**What is needed:**
Images are not part of the copy; transcribe all the data exactly.

**Entries supplied:**
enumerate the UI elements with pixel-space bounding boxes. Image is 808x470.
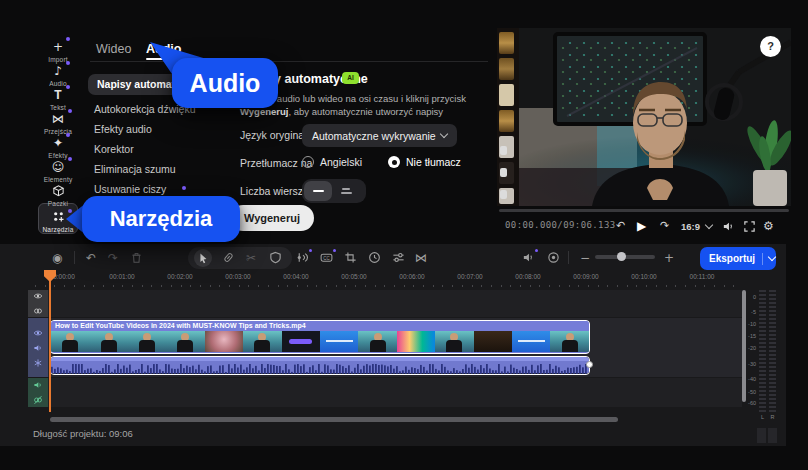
sidebar-item-tekst[interactable]: T Tekst: [38, 85, 78, 111]
meter-channel-right: R: [769, 414, 776, 420]
ai-badge: AI: [342, 72, 359, 84]
marker-tool-icon[interactable]: [269, 251, 282, 264]
sidebar-item-efekty[interactable]: ✦ Efekty: [38, 133, 78, 159]
horizontal-scrollbar[interactable]: [50, 417, 618, 422]
playhead-line[interactable]: [49, 270, 51, 412]
package-icon: [52, 184, 65, 197]
two-lines-button[interactable]: [332, 181, 360, 201]
export-button[interactable]: Eksportuj: [700, 247, 776, 270]
pointer-tool-icon[interactable]: [197, 252, 209, 264]
transition-icon[interactable]: ⋈: [415, 250, 427, 266]
zoom-slider-thumb[interactable]: [617, 252, 626, 261]
clip-thumbnail: [89, 331, 127, 352]
tab-underline: [146, 58, 182, 60]
volume-icon[interactable]: [722, 220, 735, 233]
toolbar-separator: [568, 251, 569, 264]
audio-normalize-icon[interactable]: [296, 251, 309, 264]
sidebar-item-import[interactable]: + Import: [38, 37, 78, 63]
link-icon[interactable]: [33, 306, 43, 316]
language-dropdown[interactable]: Automatyczne wykrywanie: [302, 124, 457, 147]
chevron-down-icon[interactable]: [705, 221, 713, 229]
tab-wideo[interactable]: Wideo: [96, 42, 131, 56]
smiley-icon: ☺: [52, 161, 65, 174]
clip-thumbnail: [166, 331, 204, 352]
ruler-timestamp: 00:10:00: [615, 273, 673, 280]
clip-thumbnail: [243, 331, 281, 352]
ruler-timestamp: 00:08:00: [499, 273, 557, 280]
sidebar-item-przejscia[interactable]: ⋈ Przejścia: [38, 109, 78, 135]
speaker-icon[interactable]: [33, 380, 43, 390]
clip-audio-icon[interactable]: [522, 251, 535, 264]
trash-icon[interactable]: [130, 251, 143, 264]
ruler-timestamp: 00:09:00: [557, 273, 615, 280]
sidebar-item-paczki[interactable]: Paczki: [38, 181, 78, 207]
ruler-timestamp: 00:11:00: [673, 273, 731, 280]
crop-icon[interactable]: [344, 251, 357, 264]
tab-audio[interactable]: Audio: [146, 42, 181, 56]
help-button[interactable]: ?: [760, 36, 781, 57]
freeze-icon[interactable]: [33, 358, 43, 368]
clip-trim-handle[interactable]: [586, 361, 593, 368]
track-row-overlay[interactable]: [48, 290, 742, 317]
track-header-audio: [28, 378, 48, 407]
notification-dot: [309, 249, 312, 252]
track-row-audio[interactable]: [48, 378, 742, 407]
clip-thumbnail: [51, 331, 89, 352]
sidebar-item-elementy[interactable]: ☺ Elementy: [38, 157, 78, 183]
notification-dot: [66, 37, 70, 41]
eye-icon[interactable]: [33, 328, 43, 338]
aspect-ratio-value[interactable]: 16:9: [681, 221, 700, 232]
scissors-icon[interactable]: ✂: [246, 250, 256, 266]
undo-icon[interactable]: ↶: [86, 250, 96, 266]
skip-back-icon[interactable]: ↶: [616, 217, 625, 235]
sidebar-item-audio[interactable]: ♪ Audio: [38, 61, 78, 87]
chevron-down-icon[interactable]: [768, 253, 776, 261]
zoom-out-icon[interactable]: −: [580, 250, 590, 266]
subtitles-icon[interactable]: [320, 251, 333, 264]
text-icon: T: [54, 89, 61, 102]
notification-dot: [535, 249, 538, 252]
menu-item-usuwanie-ciszy[interactable]: Usuwanie ciszy: [94, 183, 166, 195]
menu-item-efekty-audio[interactable]: Efekty audio: [94, 123, 152, 135]
tracking-icon[interactable]: [547, 251, 560, 264]
clip-tool-icon[interactable]: [222, 251, 235, 264]
radio-nie-tlumacz[interactable]: Nie tłumacz: [388, 156, 461, 168]
fullscreen-icon[interactable]: [743, 220, 756, 233]
sidebar-item-label: Narzędzia: [38, 226, 78, 233]
speed-icon[interactable]: [368, 251, 381, 264]
record-icon[interactable]: ◉: [52, 250, 62, 266]
speaker-icon[interactable]: [33, 343, 43, 353]
export-label: Eksportuj: [709, 253, 755, 264]
audio-clip[interactable]: [50, 356, 590, 375]
radio-angielski[interactable]: Angielski: [302, 156, 362, 168]
meter-bar-right: [769, 290, 776, 412]
callout-audio: Audio: [172, 58, 278, 108]
generate-button[interactable]: Wygeneruj: [230, 205, 314, 231]
clip-filmstrip: [51, 331, 589, 352]
lines-label: Liczba wierszy: [240, 185, 308, 197]
link-off-icon[interactable]: [33, 395, 43, 405]
menu-item-korektor[interactable]: Korektor: [94, 143, 134, 155]
vertical-scrollbar[interactable]: [742, 290, 746, 402]
ruler-timestamp: 00:01:00: [93, 273, 151, 280]
play-button[interactable]: ▶: [637, 217, 646, 235]
video-clip[interactable]: How to Edit YouTube Videos in 2024 with …: [50, 320, 590, 354]
preview-scrubber[interactable]: [499, 209, 789, 212]
redo-icon[interactable]: ↷: [108, 250, 118, 266]
one-line-button[interactable]: [304, 181, 332, 201]
clip-thumbnail: [358, 331, 396, 352]
menu-item-eliminacja-szumu[interactable]: Eliminacja szumu: [94, 163, 176, 175]
clip-thumbnail: [512, 331, 550, 352]
zoom-in-icon[interactable]: +: [664, 250, 674, 266]
gear-icon[interactable]: ⚙: [763, 217, 774, 235]
sidebar-item-narzedzia[interactable]: Narzędzia: [38, 207, 78, 233]
export-divider: [762, 253, 763, 265]
skip-forward-icon[interactable]: ↷: [660, 217, 669, 235]
adjustments-icon[interactable]: [392, 251, 405, 264]
music-note-icon: ♪: [54, 65, 62, 78]
plus-icon: +: [53, 41, 63, 54]
eye-icon[interactable]: [33, 291, 43, 301]
ruler-timestamp: 00:02:00: [151, 273, 209, 280]
timecode: 00:00.000/09:06.133: [505, 220, 616, 230]
app-window: + Import ♪ Audio T Tekst ⋈ Przejścia ✦ E…: [0, 0, 808, 470]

**Final answer:**
enumerate the UI elements with pixel-space bounding boxes. Image is 808x470.
sidebar-item-tekst[interactable]: T Tekst: [38, 85, 78, 111]
meter-channel-right: R: [769, 414, 776, 420]
ai-badge: AI: [342, 72, 359, 84]
marker-tool-icon[interactable]: [269, 251, 282, 264]
sidebar-item-efekty[interactable]: ✦ Efekty: [38, 133, 78, 159]
horizontal-scrollbar[interactable]: [50, 417, 618, 422]
playhead-line[interactable]: [49, 270, 51, 412]
package-icon: [52, 184, 65, 197]
two-lines-button[interactable]: [332, 181, 360, 201]
export-button[interactable]: Eksportuj: [700, 247, 776, 270]
pointer-tool-icon[interactable]: [197, 252, 209, 264]
transition-icon[interactable]: ⋈: [415, 250, 427, 266]
zoom-slider-thumb[interactable]: [617, 252, 626, 261]
clip-thumbnail: [89, 331, 127, 352]
tab-underline: [146, 58, 182, 60]
volume-icon[interactable]: [722, 220, 735, 233]
toolbar-separator: [568, 251, 569, 264]
audio-normalize-icon[interactable]: [296, 251, 309, 264]
sidebar-item-import[interactable]: + Import: [38, 37, 78, 63]
link-icon[interactable]: [33, 306, 43, 316]
language-dropdown[interactable]: Automatyczne wykrywanie: [302, 124, 457, 147]
chevron-down-icon[interactable]: [705, 221, 713, 229]
tab-wideo[interactable]: Wideo: [96, 42, 131, 56]
smiley-icon: ☺: [52, 161, 65, 174]
clip-thumbnail: [166, 331, 204, 352]
ruler-timestamp: 00:10:00: [615, 273, 673, 280]
clip-thumbnail: [243, 331, 281, 352]
ruler-timestamp: 00:08:00: [499, 273, 557, 280]
sidebar-item-przejscia[interactable]: ⋈ Przejścia: [38, 109, 78, 135]
speaker-icon[interactable]: [33, 380, 43, 390]
clip-audio-icon[interactable]: [522, 251, 535, 264]
trash-icon[interactable]: [130, 251, 143, 264]
ruler-timestamp: 00:09:00: [557, 273, 615, 280]
sidebar-item-paczki[interactable]: Paczki: [38, 181, 78, 207]
ruler-timestamp: 00:11:00: [673, 273, 731, 280]
crop-icon[interactable]: [344, 251, 357, 264]
tab-audio[interactable]: Audio: [146, 42, 181, 56]
help-button[interactable]: ?: [760, 36, 781, 57]
freeze-icon[interactable]: [33, 358, 43, 368]
clip-trim-handle[interactable]: [586, 361, 593, 368]
track-row-overlay[interactable]: [48, 290, 742, 317]
track-header-audio: [28, 378, 48, 407]
notification-dot: [309, 249, 312, 252]
track-row-audio[interactable]: [48, 378, 742, 407]
clip-thumbnail: [51, 331, 89, 352]
sidebar-item-elementy[interactable]: ☺ Elementy: [38, 157, 78, 183]
notification-dot: [66, 37, 70, 41]
eye-icon[interactable]: [33, 328, 43, 338]
aspect-ratio-value[interactable]: 16:9: [681, 221, 700, 232]
scissors-icon[interactable]: ✂: [246, 250, 256, 266]
undo-icon[interactable]: ↶: [86, 250, 96, 266]
skip-back-icon[interactable]: ↶: [616, 217, 625, 235]
sidebar-item-audio[interactable]: ♪ Audio: [38, 61, 78, 87]
chevron-down-icon[interactable]: [768, 253, 776, 261]
zoom-out-icon[interactable]: −: [580, 250, 590, 266]
subtitles-icon[interactable]: [320, 251, 333, 264]
text-icon: T: [54, 89, 61, 102]
notification-dot: [535, 249, 538, 252]
menu-item-usuwanie-ciszy[interactable]: Usuwanie ciszy: [94, 183, 166, 195]
menu-item-efekty-audio[interactable]: Efekty audio: [94, 123, 152, 135]
tracking-icon[interactable]: [547, 251, 560, 264]
clip-tool-icon[interactable]: [222, 251, 235, 264]
radio-nie-tlumacz[interactable]: Nie tłumacz: [388, 156, 461, 168]
fullscreen-icon[interactable]: [743, 220, 756, 233]
sidebar-item-label: Narzędzia: [38, 226, 78, 233]
speed-icon[interactable]: [368, 251, 381, 264]
record-icon[interactable]: ◉: [52, 250, 62, 266]
speaker-icon[interactable]: [33, 343, 43, 353]
export-label: Eksportuj: [709, 253, 755, 264]
audio-clip[interactable]: [50, 356, 590, 375]
radio-angielski[interactable]: Angielski: [302, 156, 362, 168]
meter-bar-right: [769, 290, 776, 412]
callout-audio: Audio: [172, 58, 278, 108]
generate-button[interactable]: Wygeneruj: [230, 205, 314, 231]
clip-filmstrip: [51, 331, 589, 352]
lines-label: Liczba wierszy: [240, 185, 308, 197]
link-off-icon[interactable]: [33, 395, 43, 405]
menu-item-korektor[interactable]: Korektor: [94, 143, 134, 155]
vertical-scrollbar[interactable]: [742, 290, 746, 402]
ruler-timestamp: 00:01:00: [93, 273, 151, 280]
play-button[interactable]: ▶: [637, 217, 646, 235]
video-clip[interactable]: How to Edit YouTube Videos in 2024 with …: [50, 320, 590, 354]
preview-scrubber[interactable]: [499, 209, 789, 212]
redo-icon[interactable]: ↷: [108, 250, 118, 266]
one-line-button[interactable]: [304, 181, 332, 201]
clip-thumbnail: [358, 331, 396, 352]
menu-item-eliminacja-szumu[interactable]: Eliminacja szumu: [94, 163, 176, 175]
clip-thumbnail: [512, 331, 550, 352]
zoom-in-icon[interactable]: +: [664, 250, 674, 266]
gear-icon[interactable]: ⚙: [763, 217, 774, 235]
sidebar-item-narzedzia[interactable]: Narzędzia: [38, 207, 78, 233]
export-divider: [762, 253, 763, 265]
skip-forward-icon[interactable]: ↷: [660, 217, 669, 235]
adjustments-icon[interactable]: [392, 251, 405, 264]
music-note-icon: ♪: [54, 65, 62, 78]
plus-icon: +: [53, 41, 63, 54]
eye-icon[interactable]: [33, 291, 43, 301]
ruler-timestamp: 00:02:00: [151, 273, 209, 280]
timecode: 00:00.000/09:06.133: [505, 220, 616, 230]
app-window: + Import ♪ Audio T Tekst ⋈ Przejścia ✦ E…: [0, 0, 808, 470]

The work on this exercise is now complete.